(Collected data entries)
# # #

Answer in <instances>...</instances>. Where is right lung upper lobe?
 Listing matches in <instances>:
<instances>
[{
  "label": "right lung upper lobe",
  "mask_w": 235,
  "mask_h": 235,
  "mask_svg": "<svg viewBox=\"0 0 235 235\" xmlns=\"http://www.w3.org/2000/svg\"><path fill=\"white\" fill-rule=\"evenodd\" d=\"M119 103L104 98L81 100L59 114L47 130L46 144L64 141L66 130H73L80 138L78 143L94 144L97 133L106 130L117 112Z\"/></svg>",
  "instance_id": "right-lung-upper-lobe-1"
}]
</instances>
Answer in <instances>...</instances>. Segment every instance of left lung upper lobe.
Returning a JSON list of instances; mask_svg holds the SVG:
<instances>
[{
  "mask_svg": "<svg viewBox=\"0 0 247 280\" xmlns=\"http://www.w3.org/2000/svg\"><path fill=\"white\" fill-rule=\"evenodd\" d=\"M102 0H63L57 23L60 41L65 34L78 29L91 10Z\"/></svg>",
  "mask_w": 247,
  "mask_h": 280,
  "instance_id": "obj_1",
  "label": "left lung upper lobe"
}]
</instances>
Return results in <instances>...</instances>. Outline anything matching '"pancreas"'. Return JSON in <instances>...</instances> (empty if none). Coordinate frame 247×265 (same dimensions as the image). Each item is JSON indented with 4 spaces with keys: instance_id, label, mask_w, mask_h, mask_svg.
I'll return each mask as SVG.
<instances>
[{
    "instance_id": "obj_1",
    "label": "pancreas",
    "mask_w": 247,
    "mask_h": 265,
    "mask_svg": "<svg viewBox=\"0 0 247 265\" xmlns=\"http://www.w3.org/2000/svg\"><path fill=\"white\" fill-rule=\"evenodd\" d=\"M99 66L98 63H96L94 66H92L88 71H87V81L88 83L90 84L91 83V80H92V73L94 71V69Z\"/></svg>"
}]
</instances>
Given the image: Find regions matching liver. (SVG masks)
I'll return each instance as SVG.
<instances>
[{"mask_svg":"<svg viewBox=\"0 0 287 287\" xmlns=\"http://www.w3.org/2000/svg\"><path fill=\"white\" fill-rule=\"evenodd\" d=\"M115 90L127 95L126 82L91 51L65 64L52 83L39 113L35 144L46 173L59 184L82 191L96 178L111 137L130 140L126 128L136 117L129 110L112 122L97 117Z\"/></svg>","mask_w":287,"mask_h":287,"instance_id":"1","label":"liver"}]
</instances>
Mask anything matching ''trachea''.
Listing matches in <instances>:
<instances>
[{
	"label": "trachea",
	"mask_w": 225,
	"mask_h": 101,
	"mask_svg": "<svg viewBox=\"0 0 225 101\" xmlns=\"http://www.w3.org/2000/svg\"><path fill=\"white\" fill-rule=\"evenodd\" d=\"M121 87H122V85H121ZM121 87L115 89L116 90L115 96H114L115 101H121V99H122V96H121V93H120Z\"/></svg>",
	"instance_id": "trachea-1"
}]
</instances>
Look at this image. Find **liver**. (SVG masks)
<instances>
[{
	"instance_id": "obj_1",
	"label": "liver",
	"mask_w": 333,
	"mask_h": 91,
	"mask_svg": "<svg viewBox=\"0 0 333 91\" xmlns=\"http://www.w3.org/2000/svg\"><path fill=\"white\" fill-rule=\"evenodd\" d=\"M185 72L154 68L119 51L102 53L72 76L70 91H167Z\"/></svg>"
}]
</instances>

# # #

**About this task:**
Working down from the line that contains "Mask anything matching ''trachea''.", retype each line exactly through the last line of the data, and give nothing else.

**Exercise response:**
Mask anything matching ''trachea''.
Listing matches in <instances>:
<instances>
[{
	"label": "trachea",
	"mask_w": 225,
	"mask_h": 101,
	"mask_svg": "<svg viewBox=\"0 0 225 101\" xmlns=\"http://www.w3.org/2000/svg\"><path fill=\"white\" fill-rule=\"evenodd\" d=\"M121 87H122V85H121ZM121 87L115 89L116 90L115 96H114L115 101H121V99H122V96H121V93H120Z\"/></svg>",
	"instance_id": "trachea-1"
}]
</instances>
Look at this image. Find **liver**. (SVG masks)
<instances>
[{
	"instance_id": "obj_1",
	"label": "liver",
	"mask_w": 333,
	"mask_h": 91,
	"mask_svg": "<svg viewBox=\"0 0 333 91\" xmlns=\"http://www.w3.org/2000/svg\"><path fill=\"white\" fill-rule=\"evenodd\" d=\"M185 72L154 68L119 51L102 53L72 76L70 91H167Z\"/></svg>"
}]
</instances>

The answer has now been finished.